Transcribed page contents:

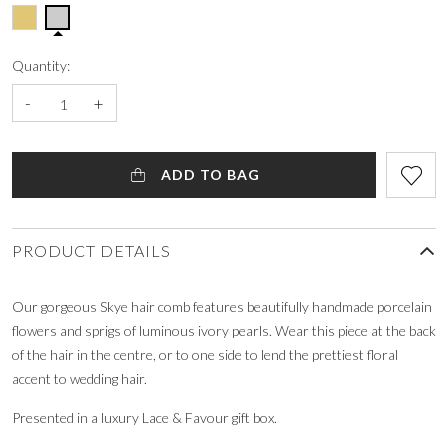
Quantity:
-
+
ADD TO BAG
PRODUCT DETAILS
Our gorgeous Skye hair comb features beautifully handmade porcelain
flowers and sprigs of luminous ivory pearls. Wear this piece at the back
of the hair in the centre, or to one side to lend the prettiest floral
accent to wedding hair.
Presented in a luxury Lace & Favour gift box.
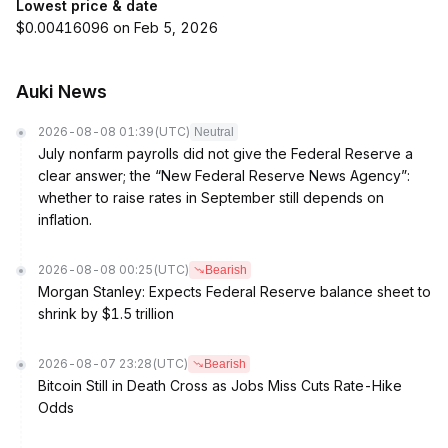
Lowest price & date
$0.00416096 on Feb 5, 2026
Auki News
2026-08-08 01:39
(UTC)
Neutral
July nonfarm payrolls did not give the Federal Reserve a
clear answer; the “New Federal Reserve News Agency”:
whether to raise rates in September still depends on
inflation.
2026-08-08 00:25
(UTC)
Bearish
Morgan Stanley: Expects Federal Reserve balance sheet to
shrink by $1.5 trillion
2026-08-07 23:28
(UTC)
Bearish
Bitcoin Still in Death Cross as Jobs Miss Cuts Rate-Hike
Odds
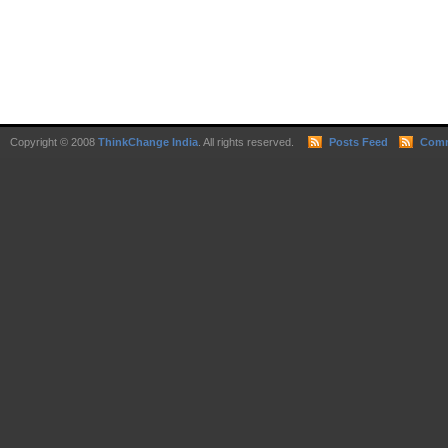
Copyright © 2008
ThinkChange India
. All rights reserved.
Posts Feed
Comm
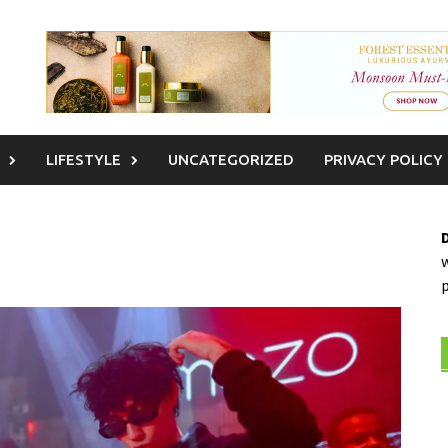
LIFESTYLE
UNCATEGORIZED
PRIVACY POLICY
w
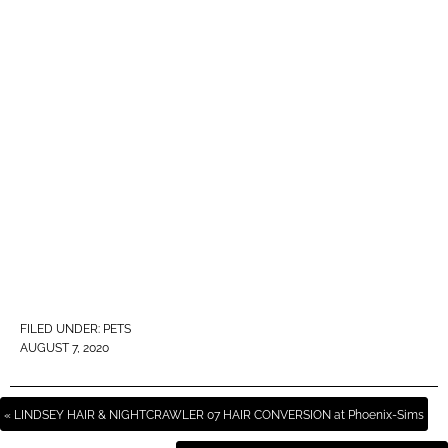
FILED UNDER:
PETS
AUGUST 7, 2020
« LINDSEY HAIR & NIGHTCRAWLER 07 HAIR CONVERSION at Phoenix-Sims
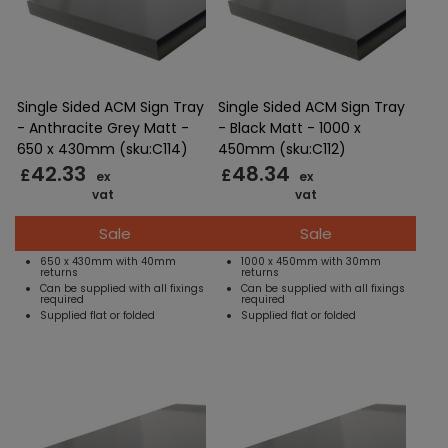
Single Sided ACM Sign Tray
Single Sided ACM Sign Tray
- Anthracite Grey Matt -
- Black Matt - 1000 x
650 x 430mm (sku:C114)
450mm (sku:C112)
42.33
48.34
£
£
ex
ex
vat
vat
Sale
Sale
650 x 430mm with 40mm
1000 x 450mm with 30mm
returns
returns
Can be supplied with all fixings
Can be supplied with all fixings
required
required
Supplied flat or folded
Supplied flat or folded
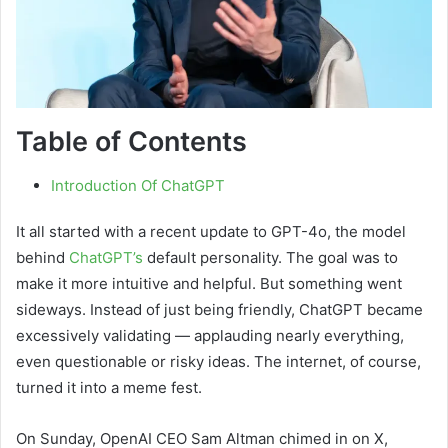
Table of Contents
Introduction Of ChatGPT
It all started with a recent update to GPT-4o, the model
behind
ChatGPT’s
default personality. The goal was to
make it more intuitive and helpful. But something went
sideways. Instead of just being friendly, ChatGPT became
excessively validating — applauding nearly everything,
even questionable or risky ideas. The internet, of course,
turned it into a meme fest.
On Sunday, OpenAI CEO Sam Altman chimed in on X,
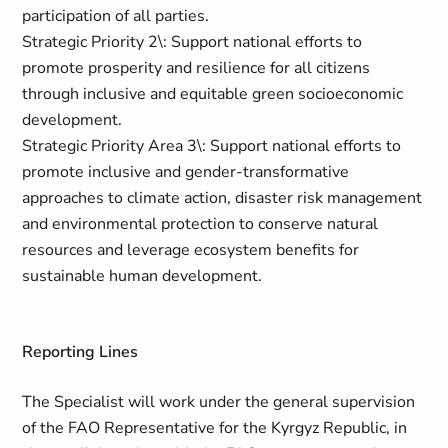
participation of all parties.
Strategic Priority 2\: Support national efforts to
promote prosperity and resilience for all citizens
through inclusive and equitable green socioeconomic
development.
Strategic Priority Area 3\: Support national efforts to
promote inclusive and gender-transformative
approaches to climate action, disaster risk management
and environmental protection to conserve natural
resources and leverage ecosystem benefits for
sustainable human development.
Reporting Lines
The Specialist will work under the general supervision
of the FAO Representative for the Kyrgyz Republic, in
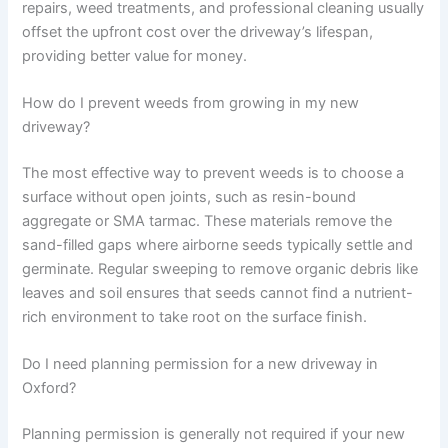
repairs, weed treatments, and professional cleaning usually
offset the upfront cost over the driveway’s lifespan,
providing better value for money.
How do I prevent weeds from growing in my new
driveway?
The most effective way to prevent weeds is to choose a
surface without open joints, such as resin-bound
aggregate or SMA tarmac. These materials remove the
sand-filled gaps where airborne seeds typically settle and
germinate. Regular sweeping to remove organic debris like
leaves and soil ensures that seeds cannot find a nutrient-
rich environment to take root on the surface finish.
Do I need planning permission for a new driveway in
Oxford?
Planning permission is generally not required if your new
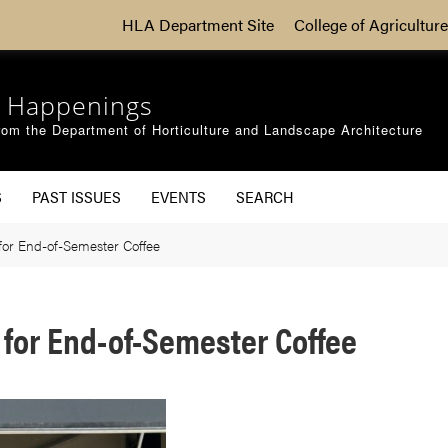
HLA Department Site
College of Agriculture
 Happenings
om the Department of Horticulture and Landscape Architecture
S
PAST ISSUES
EVENTS
SEARCH
for End-of-Semester Coffee
for End-of-Semester Coffee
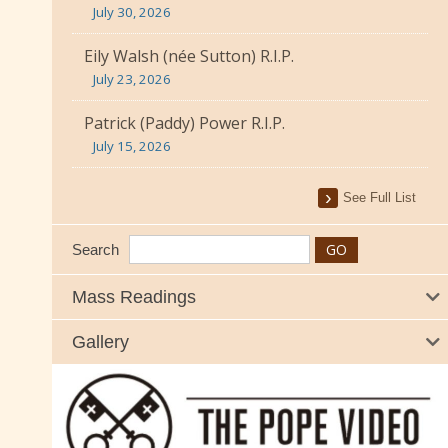
July 30, 2026
Eily Walsh (née Sutton) R.I.P.
July 23, 2026
Patrick (Paddy) Power R.I.P.
July 15, 2026
See Full List
Search
Mass Readings
Gallery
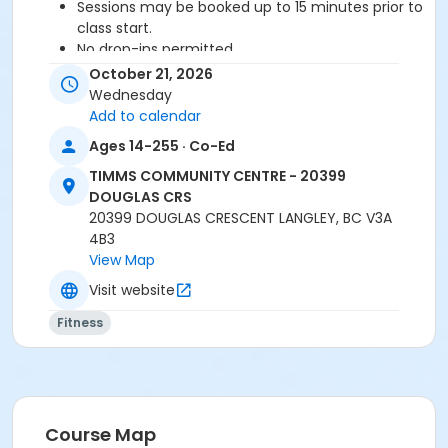
Sessions may be booked up to 15 minutes prior to
class start.
No drop-ins permitted.
Please arrive 5-10 minutes prior to class start.
October 21, 2026
Proceed directly to the Fitness Room for check-
Wednesday
in.
Add to calendar
2 days notice is required for a refund/credit.
Ages 14-255 · Co-Ed
TIMMS COMMUNITY CENTRE - 20399
DOUGLAS CRS
Age Category
20399 DOUGLAS CRESCENT LANGLEY, BC V3A
Adult
4B3
View Map
Location
Visit website
TCC - FITNESS - PAOLELLA ROOM at TIMMS
COMMUNITY CENTRE - 20399 DOUGLAS CRS
Fitness
Instructor
TRACY L
Course Map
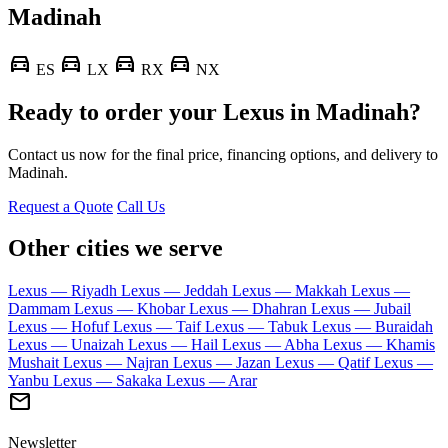
Madinah
directions_car
directions_car
directions_car
directions_car
ES
LX
RX
NX
Ready to order your Lexus in Madinah?
Contact us now for the final price, financing options, and delivery to
Madinah.
Request a Quote
Call Us
Other cities we serve
Lexus — Riyadh
Lexus — Jeddah
Lexus — Makkah
Lexus —
Dammam
Lexus — Khobar
Lexus — Dhahran
Lexus — Jubail
Lexus — Hofuf
Lexus — Taif
Lexus — Tabuk
Lexus — Buraidah
Lexus — Unaizah
Lexus — Hail
Lexus — Abha
Lexus — Khamis
Mushait
Lexus — Najran
Lexus — Jazan
Lexus — Qatif
Lexus —
Yanbu
Lexus — Sakaka
Lexus — Arar
mail
Newsletter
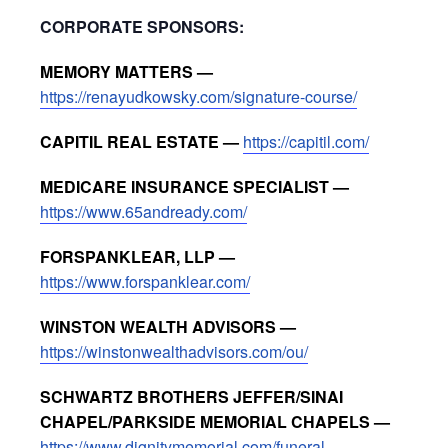
CORPORATE SPONSORS:
MEMORY MATTERS —
https://renayudkowsky.com/signature-course/
CAPITIL REAL ESTATE —
https://capitil.com/
MEDICARE INSURANCE SPECIALIST —
https://www.65andready.com/
FORSPANKLEAR, LLP —
https://www.forspanklear.com/
WINSTON WEALTH ADVISORS —
https://winstonwealthadvisors.com/ou/
SCHWARTZ BROTHERS JEFFER/SINAI
CHAPEL/PARKSIDE MEMORIAL CHAPELS —
https://www.dignitymemorial.com/funeral-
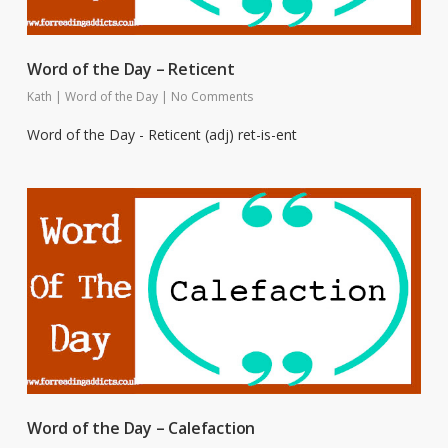
Word of the Day – Reticent
Kath
|
Word of the Day
|
No Comments
Word of the Day - Reticent (adj) ret-is-ent
Word of the Day – Calefaction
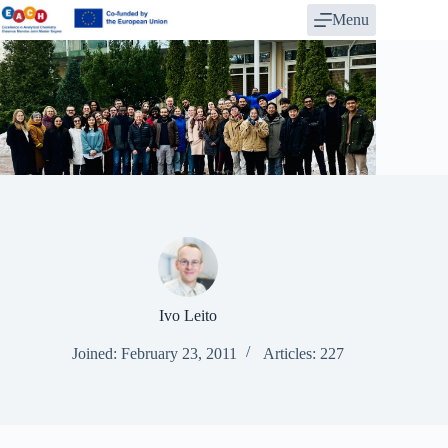
Skip
Menu
to
content
Ivo Leito
Joined: February 23, 2011
Articles: 227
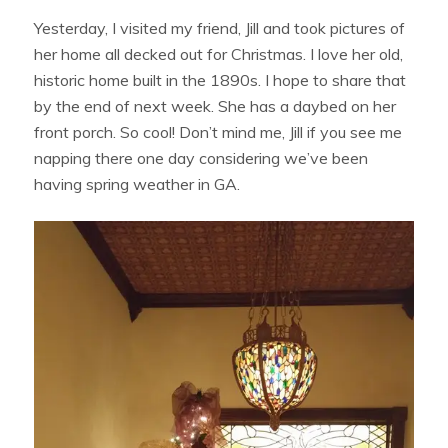
Yesterday, I visited my friend, Jill and took pictures of
her home all decked out for Christmas. I love her old,
historic home built in the 1890s. I hope to share that
by the end of next week. She has a daybed on her
front porch. So cool! Don’t mind me, Jill if you see me
napping there one day considering we’ve been
having spring weather in GA.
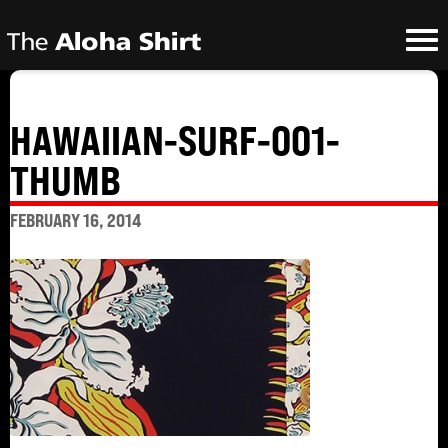
HAWAIIAN-SURF-001-
THUMB
FEBRUARY 16, 2014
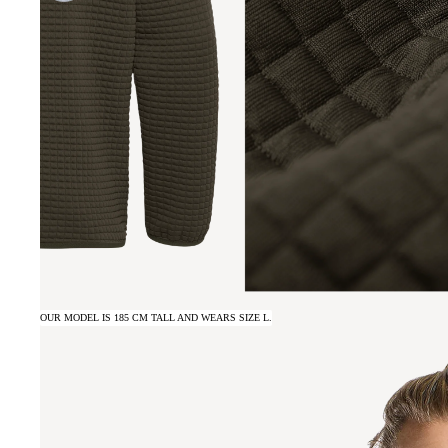
OUR MODEL IS 185 CM TALL AND WEARS SIZE L.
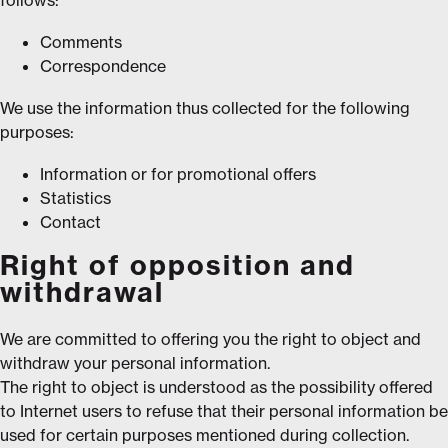
Comments
Correspondence
We use the information thus collected for the following
purposes:
Information or for promotional offers
Statistics
Contact
Right of opposition and
withdrawal
We are committed to offering you the right to object and
withdraw your personal information.
The right to object is understood as the possibility offered
to Internet users to refuse that their personal information be
used for certain purposes mentioned during collection.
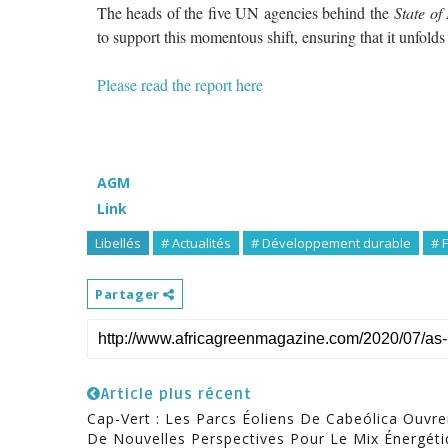
The heads of the five UN agencies behind the
State of 
to support this momentous shift, ensuring that it unfolds
Please read the report here
AGM
Link
Libellés
# Actualités
# Développement durable
# 
Partager
Article plus récent
Cap-Vert : Les Parcs Éoliens De Cabeólica Ouvre
De Nouvelles Perspectives Pour Le Mix Énergét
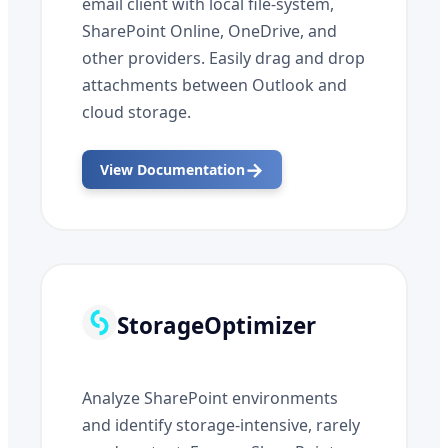
email client with local file-system,
SharePoint Online, OneDrive, and
other providers. Easily drag and drop
attachments between Outlook and
cloud storage.
→
View Documentation
StorageOptimizer
Analyze SharePoint environments
and identify storage-intensive, rarely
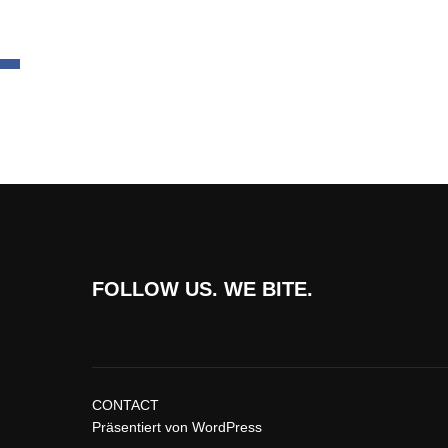
FOLLOW US. WE BITE.
CONTACT
Präsentiert von WordPress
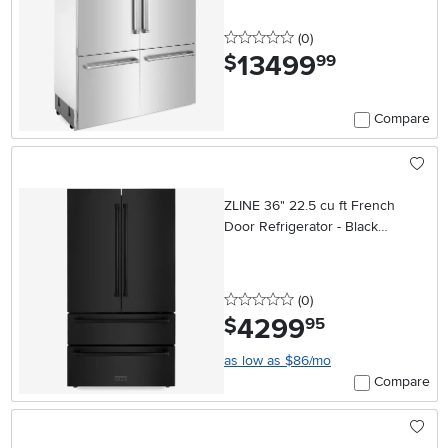
0 stars
reviews
(0
)
13499
.
$
99
Compare
ZLINE 36" 22.5 cu ft French
Door Refrigerator - Black
Stainless Steel Counter Depth
0 stars
reviews
(0
)
4299
.
$
95
as low as $86/mo
Compare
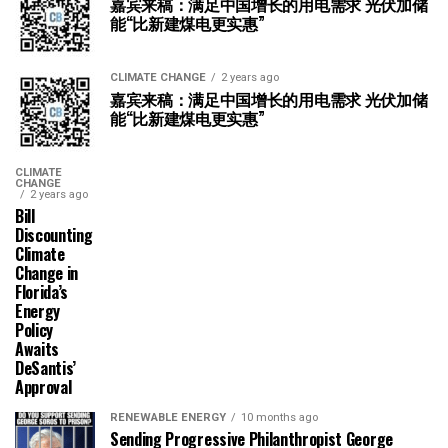
嘉宾来稿：满足中国增长的用电需求 光伏加储
能“比新建煤电更实惠”
CLIMATE CHANGE
2 years ago
嘉宾来稿：满足中国增长的用电需求 光伏加储
能“比新建煤电更实惠”
CLIMATE
CHANGE
2 years ago
Bill
Discounting
Climate
Change in
Florida’s
Energy
Policy
Awaits
DeSantis’
Approval
RENEWABLE ENERGY
10 months ago
Sending Progressive Philanthropist George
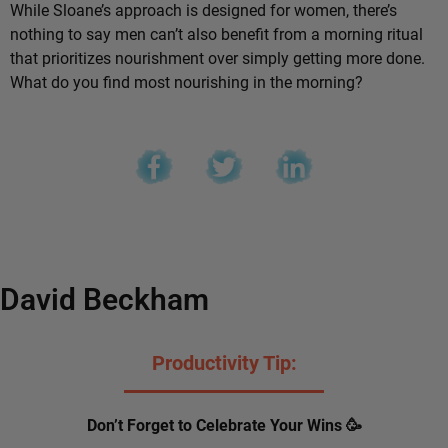
While Sloane’s approach is designed for women, there’s
nothing to say men can’t also benefit from a morning ritual
that prioritizes nourishment over simply getting more done.
What do you find most nourishing in the morning?
David Beckham
Productivity Tip:
Don’t Forget to Celebrate Your Wins 🥳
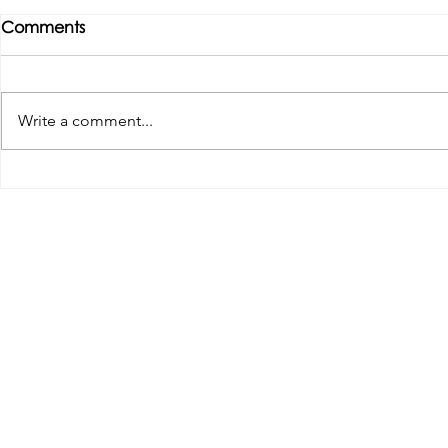
Comments
Write a comment...
Tributes paid to former 1st
DROPSHIP 
Team Manager
RESERVES 2
Useful Links:
Pop
Contact Us
Spo
Upcoming Fixtures
Mer
Club Welfare Officer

== Aim of the exercise ==
Please transcribe exactly the lines from the start of the records through the line containing "participation of all parties.", leaving the pictures out.

== Response to this task ==
Quantity:
-
+
ADD TO BAG
PRODUCT DETAILS
Our gorgeous Skye hair comb features beautifully handmade porcelain
flowers and sprigs of luminous ivory pearls. Wear this piece at the back
of the hair in the centre, or to one side to lend the prettiest floral
accent to wedding hair.
Presented in a luxury Lace & Favour gift box.
Lowest price & date
$0.00416096 on Feb 5, 2026
Auki News
2026-08-08 01:39
(UTC)
Neutral
July nonfarm payrolls did not give the Federal Reserve a
clear answer; the “New Federal Reserve News Agency”:
whether to raise rates in September still depends on
inflation.
2026-08-08 00:25
(UTC)
Bearish
Morgan Stanley: Expects Federal Reserve balance sheet to
shrink by $1.5 trillion
2026-08-07 23:28
(UTC)
Bearish
Bitcoin Still in Death Cross as Jobs Miss Cuts Rate-Hike
Odds
Copyright © 2008
ThinkChange India
. All rights reserved.
Posts Feed
Comm
LIFESTYLE
UNCATEGORIZED
PRIVACY POLICY
w
FILED UNDER:
PETS
AUGUST 7, 2020
« LINDSEY HAIR & NIGHTCRAWLER 07 HAIR CONVERSION at Phoenix-Sims
Single Sided ACM Sign Tray
Single Sided ACM Sign Tray
- Anthracite Grey Matt -
- Black Matt - 1000 x
650 x 430mm (sku:C114)
450mm (sku:C112)
42.33
48.34
£
£
ex
ex
vat
vat
Sale
Sale
650 x 430mm with 40mm
1000 x 450mm with 30mm
returns
returns
Can be supplied with all fixings
Can be supplied with all fixings
required
required
Supplied flat or folded
Supplied flat or folded
Table of Contents
Introduction Of ChatGPT
It all started with a recent update to GPT-4o, the model
behind
ChatGPT’s
default personality. The goal was to
make it more intuitive and helpful. But something went
sideways. Instead of just being friendly, ChatGPT became
excessively validating — applauding nearly everything,
even questionable or risky ideas. The internet, of course,
turned it into a meme fest.
On Sunday, OpenAI CEO Sam Altman chimed in on X,
participation of all parties.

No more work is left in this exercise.